Last year, Julian Castro – former Mayor, Cabinet Secretary, and then-candidate for the President of the United States – promised the creation of a No Kill nation if elected. I noted then that when a cause becomes so popular that those running for the highest office in the land begin to incorporate promises about it into their campaign platform, that cause has arrived.
Yesterday, we truly became a potent force for change. At a press conference, Gavin Newsom – the Governor of the nation’s most populous state, the new center of its wealth, and the economic engine of the country (if California was its own nation, it would be the fifth largest economy in the world) – unveiled a $50,000,000 grant to help California end killing. “We want to be a no-kill state,” he said.
The plan calls for helping communities “achieve the state’s policy goal that no adoptable or treatable dog or cat should be euthanized,” citing language of the 1998 Animal Shelter Law; a law I was intimately involved with.
Last March, I wrote the Governor on behalf of the No Kill Advocacy Center. I told him that California kills more animals than almost every other U.S. state and we don’t have to. It’s uncivilized and inhumane, it wastes taxpayer dollars, provides no public safety benefit or value, and it is absolute, irreversible, and irreparable.
I explained that for far too many years, this killing has been done in the name of pet overpopulation and under the false premise that alternatives to killing were not feasible, practical, or affordable. In other words, the killing has proceeded under the false belief that the problem of shelter killing was not solvable.
The problem of shelter killing – a problem that not only robs animals of their lives but breaks the hearts of compassionate Californians – has a fix: change how shelters are run. We know how to end the killing. And experience proves we can. I closed by asking him to stand up for the 166,000 animals slated to lose their lives in a California kill shelter this year. Yesterday, he did.

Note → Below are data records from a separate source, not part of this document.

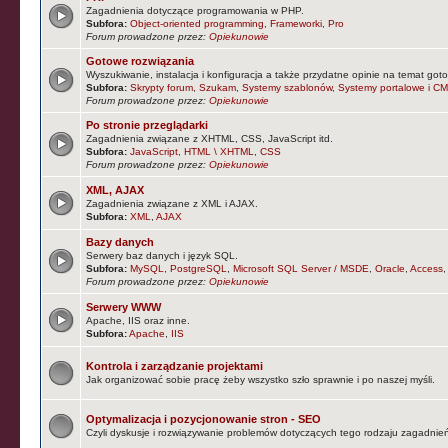
Zagadnienia dotyczące programowania w PHP.
Subfora:
Object-oriented programming
,
Frameworki
,
Pro
Forum prowadzone przez:
Opiekunowie
Gotowe rozwiązania
Wyszukiwanie, instalacja i konfiguracja a także przydatne opinie na temat goto
Subfora:
Skrypty forum
,
Szukam
,
Systemy szablonów
,
Systemy portalowe i CM
Forum prowadzone przez:
Opiekunowie
Po stronie przeglądarki
Zagadnienia związane z XHTML, CSS, JavaScript itd.
Subfora:
JavaScript
,
HTML \ XHTML
,
CSS
Forum prowadzone przez:
Opiekunowie
XML, AJAX
Zagadnienia związane z XML i AJAX.
Subfora:
XML
,
AJAX
Bazy danych
Serwery baz danych i język SQL.
Subfora:
MySQL
,
PostgreSQL
,
Microsoft SQL Server / MSDE
,
Oracle
,
Access
Forum prowadzone przez:
Opiekunowie
Serwery WWW
Apache, IIS oraz inne.
Subfora:
Apache
,
IIS
Kontrola i zarządzanie projektami
Jak organizować sobie pracę żeby wszystko szło sprawnie i po naszej myśli.
Optymalizacja i pozycjonowanie stron - SEO
Czyli dyskusje i rozwiązywanie problemów dotyczących tego rodzaju zagadnie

Unfortunately, the “solution” proposed by Governor Newsom is at odds with the nature of the problem. Although a better use of the budgetary allocation would have been to fund the 1998 Animal Shelter Law, which his two predecessors refused to do, a one time grant isn’t going to get us to the goal line, because animals in California shelters are not dying because of lack of money. They are dying because many local municipalities continue to run their shelters on a failed, flawed, reactive, anachronistic 19th Century model that seeks to impound and kill animals at the lowest possible cost, without regard for long-term costs, broader economic benefits, or ethics. They have historically fought any effort to modernize operations, choosing to hide behind worn out cliches about “public irresponsibility” and the need to kill. And they hide behind out of state organizations such as PETA, the ASPCA, and the Humane Society of the United States, which, though large, wealthy, and influential, continue to champion outdated, ineffective models to those in positions of decision-making authority.
As such, what is still needed is comprehensive shelter reform legislation. I hope to convince him of that in the coming weeks and months as we meet with his point staff on this issue. I am not naive, but I am cautiously optimistic. Since taking office, the Governor has signed numerous pro-animal bills into law. He has allocated millions of dollars to provide free veterinary care for the pets of homeless people. And he has now signaled his willingness to look at ways to get shelters to live up to their dictionary definition as a haven; a refuge.
Governor Newsom may not know it yet, but the road that leads to that brighter future is paved not with dollars, but shelter reform legislation.
An end to (pet) housing discrimination, an issue he is already passionate about, couldn’t hurt, either.